Bei einem weiteren Unfall zwischen Luckenwalde und Berkenbrück starben am Samstagmittag ebenfalls zwei Menschen. Nach ersten Erkenntnissen der Polizei überholte ein 72-jähriger Autofahrer einen Pkw, der abbiegen wollte. Dabei kollidierte er mit einem Fahrzeug, das aus dem Abzweig auf die Landstraße fuhr. Er und seine 71-jährige Beifahrerin starben. Die beiden Insassen des anderen Autos wurden schwer verletzt.

Eine 23 Jahre alte Pkw-Fahrerin aus Berlin kam dann am Sonntag bei einem Unfall in Mecklenburg-Vorpommern ums Leben. Ihr Fahrzeug und der Wagen eines 57 Jahre alten, ebenfalls aus Berlin stammenden Mannes waren den Polizeiangaben zufolge auf der A 20 zwischen Anklam und Altentreptow (Landkreis Demmin) aus bislang ungeklärter Ursache auf der Fahrbahn in Richtung Stettin kollidiert. Die Frau wurde mit einem Rettungshubschrauber in das Greifswalder Universitätsklinikum geflogen, erlag dort aber ihren schweren Verletzungen.

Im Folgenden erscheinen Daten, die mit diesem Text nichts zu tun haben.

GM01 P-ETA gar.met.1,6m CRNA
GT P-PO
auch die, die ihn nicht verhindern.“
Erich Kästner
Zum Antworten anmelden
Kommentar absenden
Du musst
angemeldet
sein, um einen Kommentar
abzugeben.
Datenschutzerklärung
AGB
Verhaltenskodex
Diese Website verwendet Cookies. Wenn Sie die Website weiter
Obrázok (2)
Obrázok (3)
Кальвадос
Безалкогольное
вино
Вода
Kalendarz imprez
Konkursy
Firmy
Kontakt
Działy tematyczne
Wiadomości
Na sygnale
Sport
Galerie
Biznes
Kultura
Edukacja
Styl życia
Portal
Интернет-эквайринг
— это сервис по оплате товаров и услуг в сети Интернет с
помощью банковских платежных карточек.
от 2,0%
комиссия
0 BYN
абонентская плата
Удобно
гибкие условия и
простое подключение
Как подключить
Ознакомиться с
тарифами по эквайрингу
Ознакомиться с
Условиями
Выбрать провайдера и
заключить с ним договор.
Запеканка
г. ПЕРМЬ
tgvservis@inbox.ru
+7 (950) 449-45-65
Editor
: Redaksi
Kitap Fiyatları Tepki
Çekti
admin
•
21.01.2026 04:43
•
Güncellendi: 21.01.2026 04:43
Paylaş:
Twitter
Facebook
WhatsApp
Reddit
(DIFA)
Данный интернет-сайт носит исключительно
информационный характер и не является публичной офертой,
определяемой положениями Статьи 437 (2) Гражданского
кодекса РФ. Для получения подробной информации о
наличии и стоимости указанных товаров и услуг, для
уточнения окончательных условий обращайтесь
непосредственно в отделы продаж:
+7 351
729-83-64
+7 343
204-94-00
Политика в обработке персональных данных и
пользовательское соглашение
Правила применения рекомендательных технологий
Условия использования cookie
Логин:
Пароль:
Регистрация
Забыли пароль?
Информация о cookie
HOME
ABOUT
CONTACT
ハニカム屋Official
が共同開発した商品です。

Eine 19-jährige Autofahrerin verursachte bei Oranienburg in betrunkenem Zustand einen Unfall. Die junge Frau habe mit ihrem Auto am Autobahndreieck Oranienburg eine Ausfahrt verpasst und sei nach rechts von der Fahrbahn abgekommen, teilte die Polizei am Sonntag mit. In der Folge fuhr die 19-Jährige in die Leitplanke. Sie blieb dabei unverletzt. Ein Test ergab einen Atemalkoholwert von 1,25 Promille. Die Polizei ordnete eine Blutprobe an und entzog der 19-Jährigen den Führerschein.

In Ostbrandenburg wurden nach Angaben des Polizeipräsidiums Frankfurt (Oder) von Karfreitag bis Sonntagmorgen 149 Verkehrsunfälle registriert, bei denen 20 Menschen verletzt wurden. Allein 24 Zusammenstöße waren Wildunfälle, bei vier Unfällen waren die Fahrer alkoholisiert. Es gab keine Toten. Das für Westbrandenburg zuständige Polizeipräsidium Potsdam registrierte am Karfreitag 74 Unfälle mit 21 Verletzten. Am Samstag gab es 84 Unfälle mit vier Toten und 14 Verletzten.

Bereits in der vergangenen Woche hatte der Potsdamer Polizeipräsident mehr Verkehrskontrollen vor allem auf Brandenburger Alleen angekündigt. Denn in den ersten zehn Wochen des Jahres ist im Bereich des Potsdamer Polizeipräsidiums die Zahl der Verkehrsunfälle im Vergleich zum Vorjahr deutlich um 21 Prozent auf 9418 gestiegen. Nachdem es im Januar und Februar dieses Jahres wegen der anhaltenden Kälte kaum schwere Unfälle gegeben hat, registriert die Polizei seit Mitte März eine deutliche Zunahme. Neun von bis dahin zwölf Toten starben innerhalb einer Woche im März, sechs davon bei Baumunfällen. Ursache war überwiegend Raserei. (mit ddp)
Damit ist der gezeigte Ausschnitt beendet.